**EXERCISE**
Go through the data below and copy each line that includes "desc".

**WORKING DATA**
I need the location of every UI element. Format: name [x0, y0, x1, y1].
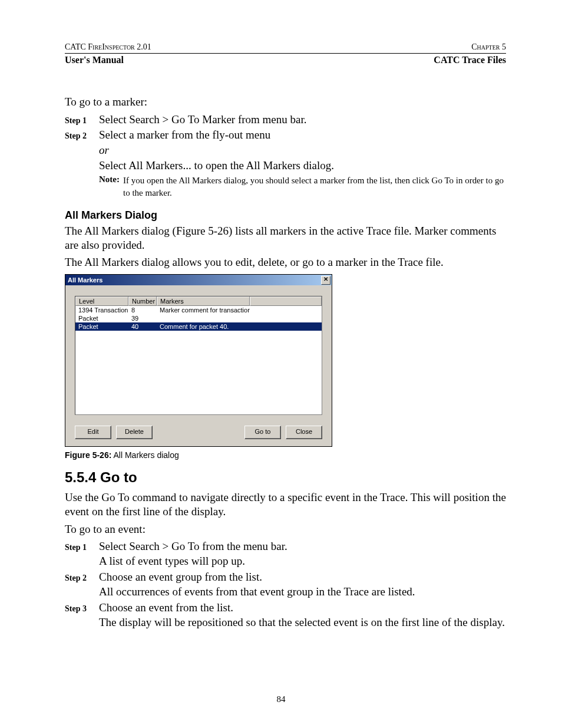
- close-icon[interactable]: ✕: [321, 276, 330, 285]
- close-button[interactable]: Close: [286, 426, 322, 439]
- header-left: CATC FireInspector 2.01: [65, 42, 151, 52]
- step-continuation: All occurrences of events from that even…: [99, 585, 506, 598]
- step-text: Choose an event from the list.: [99, 601, 233, 615]
- header-subleft: User's Manual: [65, 55, 124, 65]
- list-item[interactable]: 1394 Transaction 8 Marker comment for tr…: [75, 306, 322, 314]
- paragraph: Use the Go To command to navigate direct…: [65, 490, 506, 519]
- running-subheader: User's Manual CATC Trace Files: [65, 55, 506, 65]
- figure-number: Figure 5-26:: [65, 450, 111, 460]
- cell-number: 8: [128, 307, 157, 314]
- cell-level: Packet: [75, 315, 128, 322]
- page-number: 84: [0, 694, 562, 704]
- paragraph: The All Markers dialog allows you to edi…: [65, 255, 506, 269]
- step-continuation: The display will be repositioned so that…: [99, 616, 506, 629]
- step-label: Step 2: [65, 574, 99, 583]
- step-row: Step 1 Select Search > Go To Marker from…: [65, 113, 506, 127]
- paragraph: To go to a marker:: [65, 95, 506, 109]
- paragraph: To go to an event:: [65, 522, 506, 536]
- listview-header: Level Number Markers: [75, 297, 322, 306]
- step-row: Step 2 Choose an event group from the li…: [65, 570, 506, 584]
- list-item[interactable]: Packet 39: [75, 314, 322, 322]
- running-header: CATC FireInspector 2.01 Chapter 5: [65, 42, 506, 54]
- all-markers-dialog: All Markers ✕ Level Number Markers 1394 …: [65, 274, 332, 447]
- step-label: Step 3: [65, 604, 99, 614]
- step-continuation: A list of event types will pop up.: [99, 555, 506, 568]
- step-continuation: Select All Markers... to open the All Ma…: [99, 159, 506, 172]
- step-text: Select Search > Go To from the menu bar.: [99, 539, 287, 554]
- subheading-all-markers: All Markers Dialog: [65, 209, 506, 222]
- column-header-rest[interactable]: [250, 297, 322, 306]
- step-label: Step 1: [65, 116, 99, 126]
- note-label: Note:: [99, 174, 120, 199]
- column-header-markers[interactable]: Markers: [157, 297, 250, 306]
- manual-page: CATC FireInspector 2.01 Chapter 5 User's…: [0, 0, 562, 728]
- cell-markers: Comment for packet 40.: [157, 323, 250, 330]
- list-item[interactable]: Packet 40 Comment for packet 40.: [75, 322, 322, 331]
- column-header-number[interactable]: Number: [128, 297, 157, 306]
- cell-number: 40: [128, 323, 157, 330]
- cell-level: Packet: [75, 323, 128, 330]
- delete-button[interactable]: Delete: [116, 426, 153, 439]
- step-row: Step 3 Choose an event from the list.: [65, 601, 506, 615]
- cell-number: 39: [128, 315, 157, 322]
- step-row: Step 1 Select Search > Go To from the me…: [65, 539, 506, 554]
- dialog-button-row: Edit Delete Go to Close: [75, 426, 322, 439]
- step-label: Step 2: [65, 131, 99, 141]
- step-label: Step 1: [65, 543, 99, 552]
- markers-listview[interactable]: Level Number Markers 1394 Transaction 8 …: [75, 296, 322, 415]
- figure-caption-text: All Markers dialog: [113, 450, 178, 460]
- cell-markers: Marker comment for transaction 8.: [157, 307, 250, 314]
- edit-button[interactable]: Edit: [75, 426, 111, 439]
- dialog-titlebar[interactable]: All Markers ✕: [65, 275, 332, 285]
- dialog-body: Level Number Markers 1394 Transaction 8 …: [65, 285, 332, 446]
- dialog-title: All Markers: [68, 276, 103, 284]
- section-heading-goto: 5.5.4 Go to: [65, 469, 506, 486]
- step-row: Step 2 Select a marker from the fly-out …: [65, 128, 506, 142]
- step-text: Select a marker from the fly-out menu: [99, 128, 270, 142]
- note-block: Note: If you open the All Markers dialog…: [99, 174, 506, 199]
- cell-level: 1394 Transaction: [75, 307, 128, 314]
- button-spacer: [157, 426, 240, 439]
- goto-button[interactable]: Go to: [244, 426, 281, 439]
- figure-caption: Figure 5-26: All Markers dialog: [65, 450, 506, 460]
- note-text: If you open the All Markers dialog, you …: [123, 174, 506, 199]
- paragraph: The All Markers dialog (Figure 5-26) lis…: [65, 224, 506, 252]
- header-right: Chapter 5: [471, 42, 506, 52]
- step-text: Choose an event group from the list.: [99, 570, 262, 584]
- column-header-level[interactable]: Level: [75, 297, 128, 306]
- step-text: Select Search > Go To Marker from menu b…: [99, 113, 307, 127]
- header-subright: CATC Trace Files: [434, 55, 506, 65]
- step-or: or: [99, 144, 506, 157]
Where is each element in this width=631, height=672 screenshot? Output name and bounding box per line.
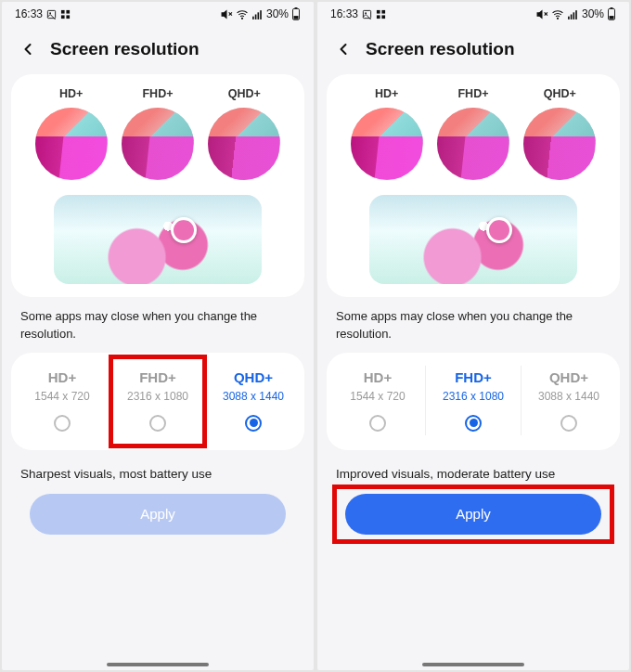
page-header: Screen resolution (317, 26, 629, 74)
thumb-qhd[interactable]: QHD+ (520, 87, 599, 180)
radio-qhd[interactable] (245, 415, 262, 432)
svg-rect-11 (257, 12, 259, 19)
grid-icon (60, 9, 71, 19)
svg-rect-26 (571, 14, 573, 19)
option-fhd[interactable]: FHD+ 2316 x 1080 (109, 366, 205, 435)
option-sub: 3088 x 1440 (538, 390, 599, 403)
svg-point-1 (49, 12, 51, 14)
back-icon[interactable] (19, 40, 37, 58)
option-sub: 3088 x 1440 (223, 390, 284, 403)
option-title: FHD+ (139, 369, 176, 385)
thumb-image-qhd (523, 108, 596, 180)
thumb-label: HD+ (59, 87, 83, 100)
status-time: 16:33 (330, 7, 358, 20)
option-title: QHD+ (234, 369, 273, 385)
svg-rect-21 (381, 15, 385, 19)
option-qhd[interactable]: QHD+ 3088 x 1440 (205, 366, 301, 435)
option-title: QHD+ (549, 369, 588, 385)
option-sub: 1544 x 720 (34, 390, 89, 403)
apply-button[interactable]: Apply (345, 494, 601, 535)
thumb-image-hd (35, 108, 108, 180)
option-sub: 2316 x 1080 (127, 390, 188, 403)
status-battery-pct: 30% (582, 7, 604, 20)
apply-wrap: Apply (2, 490, 314, 538)
option-title: HD+ (48, 369, 76, 385)
option-sub: 1544 x 720 (350, 390, 405, 403)
phone-screen-right: 16:33 30% Screen resolution HD+ FHD+ (317, 2, 629, 670)
option-hd[interactable]: HD+ 1544 x 720 (330, 366, 425, 435)
svg-rect-20 (377, 15, 380, 19)
svg-rect-3 (66, 9, 70, 13)
radio-fhd[interactable] (465, 415, 482, 432)
option-sub: 2316 x 1080 (443, 390, 504, 403)
battery-icon (607, 7, 616, 20)
note-text: Some apps may close when you change the … (2, 308, 314, 353)
thumb-qhd[interactable]: QHD+ (204, 87, 284, 180)
svg-rect-31 (610, 16, 614, 19)
svg-rect-28 (575, 10, 577, 19)
preview-card: HD+ FHD+ QHD+ (327, 74, 620, 297)
option-title: FHD+ (455, 369, 492, 385)
radio-qhd[interactable] (560, 415, 577, 432)
svg-point-24 (557, 18, 558, 19)
grid-icon (376, 9, 386, 19)
battery-icon (291, 7, 301, 20)
thumb-fhd[interactable]: FHD+ (118, 87, 198, 180)
mute-icon (221, 8, 233, 20)
thumb-hd[interactable]: HD+ (347, 87, 427, 180)
option-qhd[interactable]: QHD+ 3088 x 1440 (521, 366, 616, 435)
svg-rect-19 (381, 9, 385, 13)
thumb-image-fhd (122, 108, 194, 180)
option-fhd[interactable]: FHD+ 2316 x 1080 (425, 366, 521, 435)
status-bar: 16:33 30% (317, 2, 629, 26)
nav-handle[interactable] (107, 663, 209, 666)
svg-point-8 (241, 18, 242, 19)
page-title: Screen resolution (366, 39, 515, 59)
svg-rect-14 (295, 7, 298, 8)
option-hd[interactable]: HD+ 1544 x 720 (15, 366, 109, 435)
thumb-hd[interactable]: HD+ (32, 87, 111, 180)
radio-hd[interactable] (54, 415, 71, 432)
gallery-icon (46, 9, 57, 19)
preview-image (369, 195, 577, 284)
apply-button[interactable]: Apply (30, 494, 286, 535)
nav-handle[interactable] (422, 663, 524, 666)
signal-icon (567, 8, 579, 20)
status-battery-pct: 30% (266, 7, 289, 20)
preview-card: HD+ FHD+ QHD+ (11, 74, 304, 297)
svg-rect-0 (47, 10, 55, 18)
status-bar: 16:33 30% (2, 2, 314, 26)
svg-rect-15 (294, 16, 299, 19)
resolution-options: HD+ 1544 x 720 FHD+ 2316 x 1080 QHD+ 308… (11, 353, 304, 450)
wifi-icon (236, 8, 249, 20)
svg-rect-2 (61, 9, 65, 13)
gallery-icon (362, 9, 372, 19)
page-header: Screen resolution (2, 26, 314, 74)
thumb-fhd[interactable]: FHD+ (433, 87, 513, 180)
svg-rect-4 (61, 15, 65, 19)
svg-rect-30 (611, 7, 613, 8)
note-text: Some apps may close when you change the … (317, 308, 629, 353)
radio-fhd[interactable] (149, 415, 166, 432)
svg-point-17 (365, 12, 367, 14)
phone-screen-left: 16:33 30% Screen resolution HD+ FHD+ (2, 2, 314, 670)
thumb-image-qhd (208, 108, 280, 180)
option-title: HD+ (364, 369, 392, 385)
radio-hd[interactable] (369, 415, 386, 432)
svg-rect-9 (252, 16, 254, 19)
status-time: 16:33 (15, 7, 43, 20)
selection-desc: Improved visuals, moderate battery use (317, 450, 629, 490)
thumb-label: FHD+ (142, 87, 173, 100)
svg-rect-27 (573, 12, 574, 19)
back-icon[interactable] (334, 40, 353, 58)
page-title: Screen resolution (50, 39, 200, 59)
thumb-label: FHD+ (457, 87, 488, 100)
apply-wrap: Apply (317, 490, 629, 538)
mute-icon (536, 8, 548, 20)
thumb-label: QHD+ (228, 87, 261, 100)
selection-desc: Sharpest visuals, most battery use (2, 450, 314, 490)
svg-rect-16 (363, 10, 370, 18)
thumb-image-fhd (437, 108, 509, 180)
preview-image (54, 195, 262, 284)
wifi-icon (551, 8, 564, 20)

**ANSWER TO THIS EXERCISE**
selection-desc: Improved visuals, moderate battery use (317, 450, 629, 490)
selection-desc: Sharpest visuals, most battery use (2, 450, 314, 490)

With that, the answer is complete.